After some years of law-abiding newslessness, people forgot what Knoxville was. Last week, some of the same national news organizations that found the word "Knoxville" sufficient 30 years ago reported on the Pilot raid in "Knoxville, Tennessee."
I can't really write a personal appreciation of the News Sentinel's Terry Morrow. I didn't know him well, not even well enough to know he was sick. Contrary to some popular assumptions, we don't work together, as editorial staffs. I don't know most of the News Sentinel's writers personally, but I ran into Terry on a few occasions, and over the years we'd had three or four good conversations, all interesting. He was very good at what he did, and I was sometimes grateful for that in a way you wouldn't expect of someone who works for a rival publication.

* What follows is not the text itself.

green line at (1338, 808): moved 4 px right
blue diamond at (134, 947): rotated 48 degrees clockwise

Long ago I got some stern advice not to write too local, especially concerning national subjects, whether political or entertainment-related. The purpose of writing for Knoxville papers, I was told, was to generate clips. Good clips could get you work in big-city papers, and that's where the action is. If the clips are too local, they don't travel well.

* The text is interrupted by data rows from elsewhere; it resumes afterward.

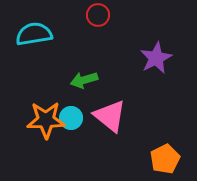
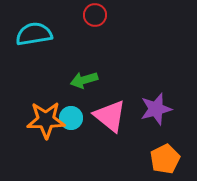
red circle: moved 3 px left
purple star: moved 51 px down; rotated 12 degrees clockwise
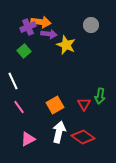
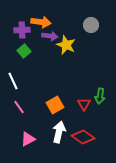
purple cross: moved 6 px left, 3 px down; rotated 21 degrees clockwise
purple arrow: moved 1 px right, 2 px down
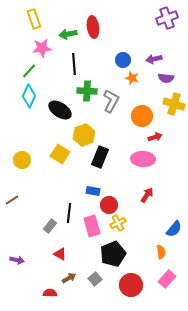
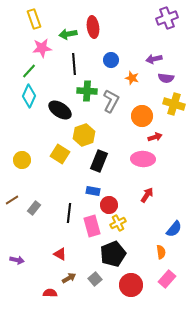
blue circle at (123, 60): moved 12 px left
black rectangle at (100, 157): moved 1 px left, 4 px down
gray rectangle at (50, 226): moved 16 px left, 18 px up
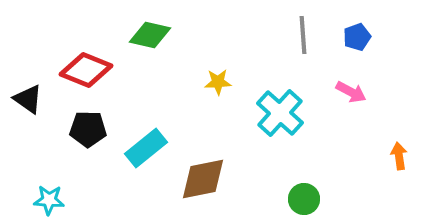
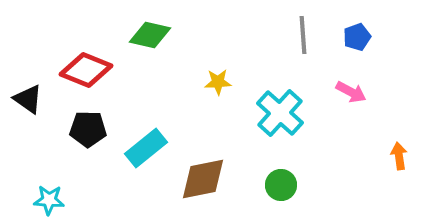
green circle: moved 23 px left, 14 px up
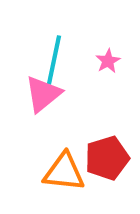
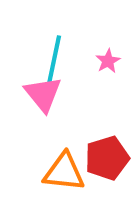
pink triangle: rotated 30 degrees counterclockwise
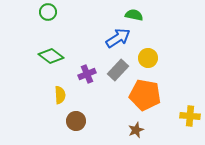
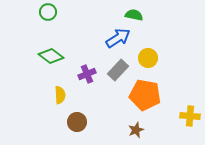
brown circle: moved 1 px right, 1 px down
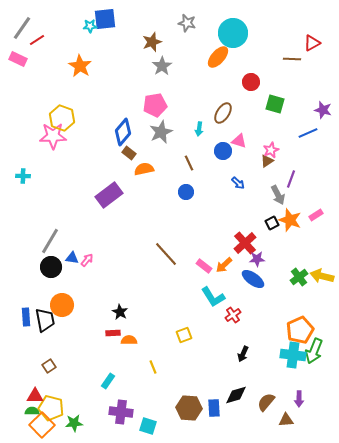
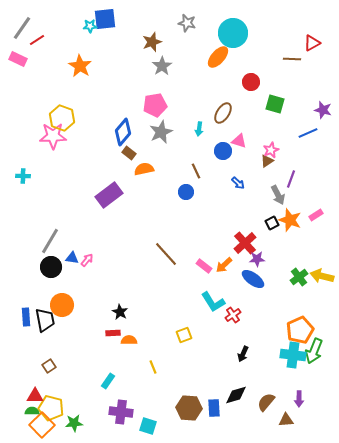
brown line at (189, 163): moved 7 px right, 8 px down
cyan L-shape at (213, 297): moved 5 px down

There was a higher-minded version of that doctrine. To be taken seriously, reviewers should write about plays, movies, and television without bias. It didn't matter whether somebody local was in it; our responsibility was to the pure-minded consumer who did not, or should not, care.

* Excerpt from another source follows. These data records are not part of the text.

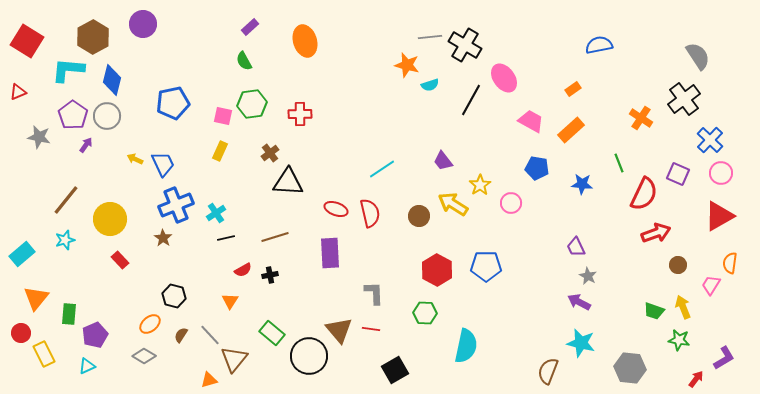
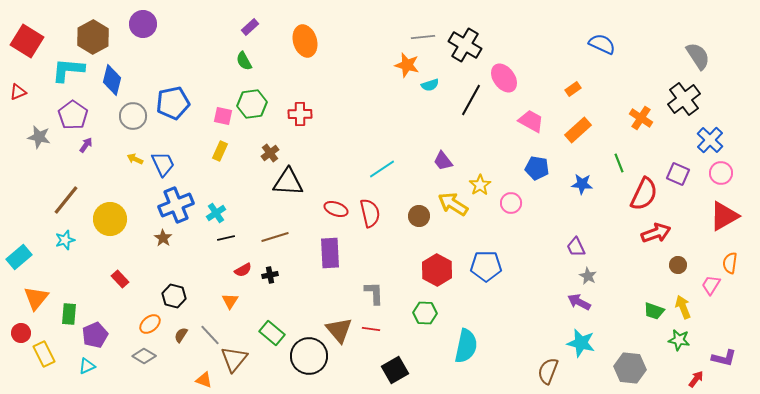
gray line at (430, 37): moved 7 px left
blue semicircle at (599, 45): moved 3 px right, 1 px up; rotated 36 degrees clockwise
gray circle at (107, 116): moved 26 px right
orange rectangle at (571, 130): moved 7 px right
red triangle at (719, 216): moved 5 px right
cyan rectangle at (22, 254): moved 3 px left, 3 px down
red rectangle at (120, 260): moved 19 px down
purple L-shape at (724, 358): rotated 45 degrees clockwise
orange triangle at (209, 380): moved 5 px left; rotated 36 degrees clockwise
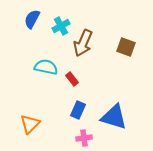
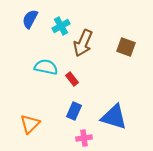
blue semicircle: moved 2 px left
blue rectangle: moved 4 px left, 1 px down
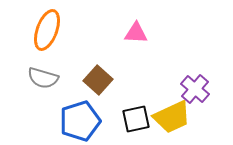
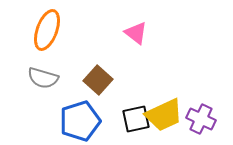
pink triangle: rotated 35 degrees clockwise
purple cross: moved 6 px right, 30 px down; rotated 16 degrees counterclockwise
yellow trapezoid: moved 8 px left, 2 px up
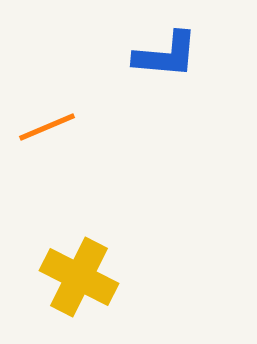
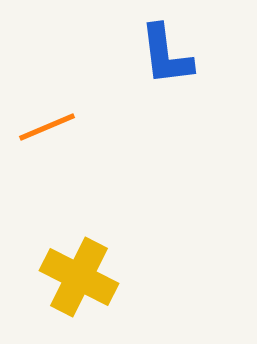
blue L-shape: rotated 78 degrees clockwise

The news media were different, I was told, from businesses running a restaurant or a law firm, in which serving the local customer is the highest goal. In the media, Knoxville's value was as a stepping stone to the big time. For a while, newspapers in many mid-market cities across America, especially their entertainment pages, were like little USA Todays, devoid of inside jokes or references to local curiosities.
I understood the concept. But somehow I was still interested in my neighbors and former neighbors and fellow University of Tennessee grads, and their distinctions in movies and TV shows and on record albums. Maybe it was corny or provincial of me, but I wanted to know why this character Johnny Knoxville, for example, named himself that.
Metro Pulse was an unabashedly local publication from the beginning, and in our early days, we tried to cover that Knoxvillians-in-Hollywood and Knoxvillians-on-Broadway beats, just because nobody else was doing it.
It wasn't easy. When I got a tip about a Knoxvillian getting a role in a TV show, I didn't have any way of knowing whether he was the only one, or one of 100. I wrote about Knoxvillians on cable TV shows without ever having seen them, because I didn't have cable TV. The idea that we were missing some interesting Knoxville connection to show business was a weekly low-grade anxiety. We'd get a clue about one thing or another, often not sure what to do with it. We never had a big enough staff to devote a reporter to that beat.
Then Terry came along, worked his way into that community, and made some great connections, and outpaced us on the show-biz beat. He got return calls from people who hadn't returned mine. He acknowledged that there was a great deal of interest among local people in the local aspects of entertainment, from Johnny Knoxville to Dolly to this week's game-show and reality-show participants.
He did what we were trying to do, better, and took that burden off our backs. He reported about the Knoxville connections of interesting celebrities. He wasn't afraid of seeming provincial, and maybe he made the city a little less so.